E’ un dato di fatto e di realtà: nella storia l’ordinario, cioè il mediocre, vince spesso (anzi quasi sempre) sullo straordinario.

Lo straordinario, infatti, è tale proprio perché va oltre l’ordinario; è eccezionale perché fa eccezione alle regole.

L’Umanità, sui grandi numeri, preferisce accontentarsi dell’ordinario e del mediocre: aborre gli eroi e i santi; si tiene lontana dai loro stili di vita.

Tranne poi elevarli agli onori degli altari o costruire loro dei monumenti alla loro morte, facendone dei modelli.

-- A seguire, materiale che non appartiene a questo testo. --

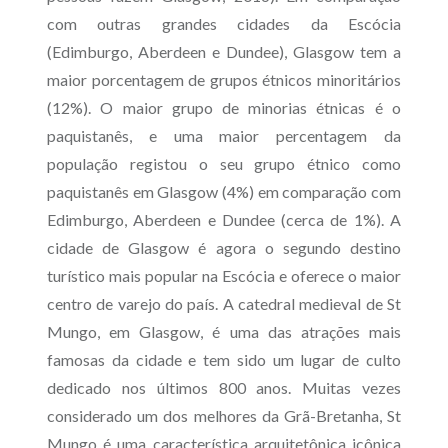
com outras grandes cidades da Escócia
(Edimburgo, Aberdeen e Dundee), Glasgow tem a
maior porcentagem de grupos étnicos minoritários
(12%). O maior grupo de minorias étnicas é o
paquistanês, e uma maior percentagem da
população registou o seu grupo étnico como
paquistanês em Glasgow (4%) em comparação com
Edimburgo, Aberdeen e Dundee (cerca de 1%). A
cidade de Glasgow é agora o segundo destino
turístico mais popular na Escócia e oferece o maior
centro de varejo do país. A catedral medieval de St
Mungo, em Glasgow, é uma das atrações mais
famosas da cidade e tem sido um lugar de culto
dedicado nos últimos 800 anos. Muitas vezes
considerado um dos melhores da Grã-Bretanha, St
Mungo é uma característica arquitetônica icônica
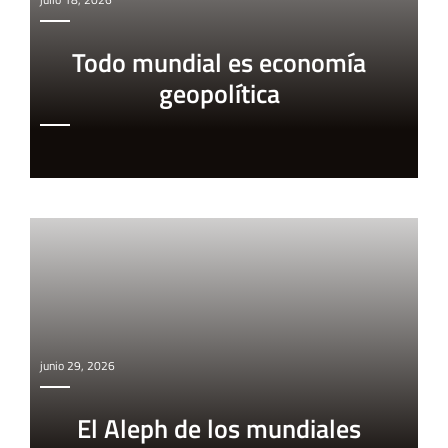
Todo mundial es economía
geopolítica
junio 29, 2026
El Aleph de los mundiales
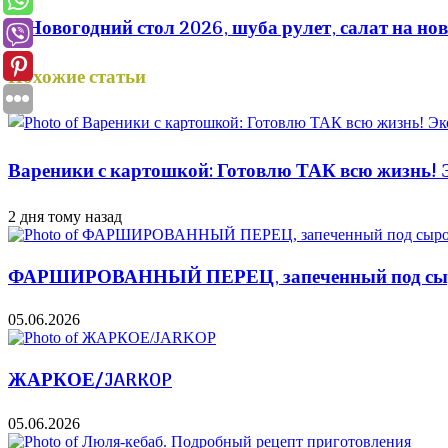
🎄Новогодний стол 2026, шуба рулет, салат на нов
Похожие статьи
Вареники с картошкой: Готовлю ТАК всю жизнь! Э
2 дня тому назад
ФАРШИРОВАННЫЙ ПЕРЕЦ, запеченный под сыром
05.06.2026
ЖАРКОЕ/JARKOP
05.06.2026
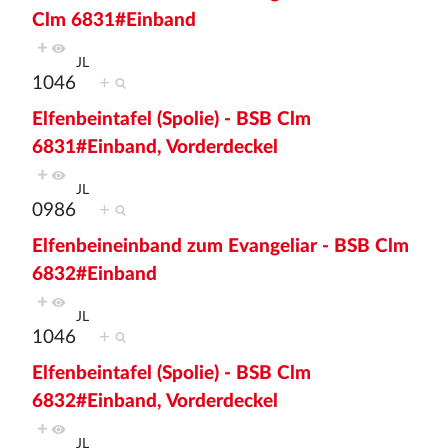
Clm 6831#Einband
+
JL
1046
+
Elfenbeintafel (Spolie) - BSB Clm
6831#Einband, Vorderdeckel
+
JL
0986
+
Elfenbeineinband zum Evangeliar - BSB Clm
6832#Einband
+
JL
1046
+
Elfenbeintafel (Spolie) - BSB Clm
6832#Einband, Vorderdeckel
+
JL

Ma (quasi sempre) alla loro morte.

Dopo averli (quasi sempre) ignorati o addirittura disprezzati o, peggio, perseguitati mentre erano ancora in vita.

© Giovanni Lamagna

Il filosofo e il mondo.

Il filosofo è immerso pienamente nella vita del mondo, ma allo stesso tempo non ne è fagocitato, assorbito, risucchiato.

Il filosofo in un certo senso può dire di sé quello che Cristo diceva di sé: sono del mondo ma non del mondo.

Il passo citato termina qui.